CGATOxford / UMI-tools

Tools for handling Unique Molecular Identifiers in NGS data sets
MIT License
491 stars 190 forks source link

umi_tools extract error when providing with a white list #500

Closed robinycfang closed 8 months ago

robinycfang commented 2 years ago

Hi,

I have paired end bulk sequencing data with UMIs (3 or 4 mers with a T). I have a list of ture UMI sequence. When I tried to extract UMIs from reads against the white list, I got the following error. However, when I got rid of the white list parameter, the error went away, but this extraction wouldn't be accurate. Any help would be really appreciated, thanks!

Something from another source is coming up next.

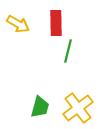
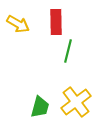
red rectangle: moved 1 px up
yellow cross: moved 2 px left, 6 px up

umi_tools extract --extract-method=regex --bc-pattern="(?P<umi_1>^[ACGT]{3}[ACG])(?P<discard_1>T)|(?P<umi_2>^[ACGT]{3})(?P<discard_2>T)" --bc-pattern2="(?P<umi_1>^[ACGT]{3}[ACG])(?P<discard_1>T)|(?P<umi_2>^[ACGT]{3})(?P<discard_2>T)" --whitelist=umi_list.txt -I sample_1.fq.gz --read2-in=sample_2.fq.gz --stdout=processed.1.fastq.gz --read2-out=processed.2.fastq.gz --log=processed.log error with umi-tools: Traceback (most recent call last): File "/centos7/umi_tools/1.1.1/bin/umi_tools", line 10, in <module> sys.exit(main()) File "/centos7/umi_tools/1.1.1/lib/python3.7/site-packages/umi_tools/umi_tools.py", line 61, in main module.main(sys.argv) File "/centos7/umi_tools/1.1.1/lib/python3.7/site-packages/umi_tools/extract.py", line 369, in main options.pattern, options.pattern2)) TypeError: 'str' object is not callable the same with 1.1.2: Traceback (most recent call last): File "/miniconda3/bin/umi_tools", line 8, in <module> sys.exit(main()) File "/miniconda3/lib/python3.9/site-packages/umi_tools/umi_tools.py", line 61, in main module.main(sys.argv) File "/miniconda3/lib/python3.9/site-packages/umi_tools/extract.py", line 367, in main U.error("barcode regex(es) do not include any cell groups " TypeError: 'str' object is not callable

IanSudbery commented 2 years ago

There are two things going on here: First you are passing a whitelist of Cell barcodes, not UMIs to be filtered, and this is causing an error because your barcode does not contain cell barcodes. Unfortunately the code that catches this error has itself an error in it! (This has now been fixed on the master branch).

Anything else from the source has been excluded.